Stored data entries
┌──
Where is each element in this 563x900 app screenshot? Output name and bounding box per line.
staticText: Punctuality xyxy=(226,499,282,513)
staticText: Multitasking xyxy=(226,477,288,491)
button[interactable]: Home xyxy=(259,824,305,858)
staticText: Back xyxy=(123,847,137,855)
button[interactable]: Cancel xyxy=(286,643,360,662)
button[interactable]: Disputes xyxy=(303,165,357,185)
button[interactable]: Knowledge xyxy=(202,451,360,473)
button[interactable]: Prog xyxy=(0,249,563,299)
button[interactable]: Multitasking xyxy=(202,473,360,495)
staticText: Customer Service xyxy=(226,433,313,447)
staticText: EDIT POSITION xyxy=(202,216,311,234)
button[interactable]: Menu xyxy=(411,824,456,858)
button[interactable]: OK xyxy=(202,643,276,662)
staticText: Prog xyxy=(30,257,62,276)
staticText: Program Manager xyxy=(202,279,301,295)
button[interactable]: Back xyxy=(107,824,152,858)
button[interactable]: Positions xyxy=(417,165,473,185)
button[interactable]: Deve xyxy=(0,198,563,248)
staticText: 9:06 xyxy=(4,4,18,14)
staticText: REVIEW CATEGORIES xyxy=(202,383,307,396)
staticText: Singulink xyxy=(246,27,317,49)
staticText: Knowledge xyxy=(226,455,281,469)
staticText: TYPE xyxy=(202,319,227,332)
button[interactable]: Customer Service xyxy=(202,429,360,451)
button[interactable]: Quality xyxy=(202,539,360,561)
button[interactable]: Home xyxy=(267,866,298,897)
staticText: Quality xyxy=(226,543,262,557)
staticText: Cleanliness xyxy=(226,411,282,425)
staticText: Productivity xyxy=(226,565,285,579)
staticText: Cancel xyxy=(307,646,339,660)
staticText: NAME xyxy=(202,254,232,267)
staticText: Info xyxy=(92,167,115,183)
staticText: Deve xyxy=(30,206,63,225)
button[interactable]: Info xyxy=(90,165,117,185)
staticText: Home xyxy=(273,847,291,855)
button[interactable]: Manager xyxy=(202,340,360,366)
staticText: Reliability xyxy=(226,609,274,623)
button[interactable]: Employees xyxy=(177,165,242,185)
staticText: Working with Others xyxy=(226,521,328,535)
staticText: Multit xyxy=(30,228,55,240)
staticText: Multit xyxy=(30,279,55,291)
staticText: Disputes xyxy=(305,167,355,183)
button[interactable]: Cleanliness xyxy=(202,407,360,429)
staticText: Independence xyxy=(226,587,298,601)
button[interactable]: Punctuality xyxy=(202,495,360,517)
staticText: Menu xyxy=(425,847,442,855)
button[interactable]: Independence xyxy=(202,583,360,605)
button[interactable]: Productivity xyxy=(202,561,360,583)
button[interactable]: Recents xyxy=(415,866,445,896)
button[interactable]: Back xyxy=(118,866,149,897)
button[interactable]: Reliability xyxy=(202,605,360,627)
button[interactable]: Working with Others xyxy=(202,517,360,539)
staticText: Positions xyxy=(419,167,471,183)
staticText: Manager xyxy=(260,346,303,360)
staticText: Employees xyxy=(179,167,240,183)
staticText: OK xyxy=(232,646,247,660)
└──
┌──
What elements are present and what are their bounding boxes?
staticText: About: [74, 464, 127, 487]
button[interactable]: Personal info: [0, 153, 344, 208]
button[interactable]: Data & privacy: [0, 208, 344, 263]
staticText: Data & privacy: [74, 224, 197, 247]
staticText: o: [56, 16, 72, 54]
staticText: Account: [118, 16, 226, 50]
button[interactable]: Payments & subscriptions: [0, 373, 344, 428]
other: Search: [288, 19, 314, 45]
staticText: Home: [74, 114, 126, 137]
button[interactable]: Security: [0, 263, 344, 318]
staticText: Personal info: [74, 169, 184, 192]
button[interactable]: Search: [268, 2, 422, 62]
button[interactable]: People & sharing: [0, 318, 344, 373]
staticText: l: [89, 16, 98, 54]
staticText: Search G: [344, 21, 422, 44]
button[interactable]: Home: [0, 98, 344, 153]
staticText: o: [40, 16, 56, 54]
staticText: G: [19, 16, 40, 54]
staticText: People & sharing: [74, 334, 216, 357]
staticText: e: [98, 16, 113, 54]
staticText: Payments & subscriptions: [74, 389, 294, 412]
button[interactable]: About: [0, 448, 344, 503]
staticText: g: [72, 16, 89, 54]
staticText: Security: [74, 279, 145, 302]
└──
Task to complete
Determine, please, how many lines hold "Reliability" in the records, and give that number by itself.

Reply
2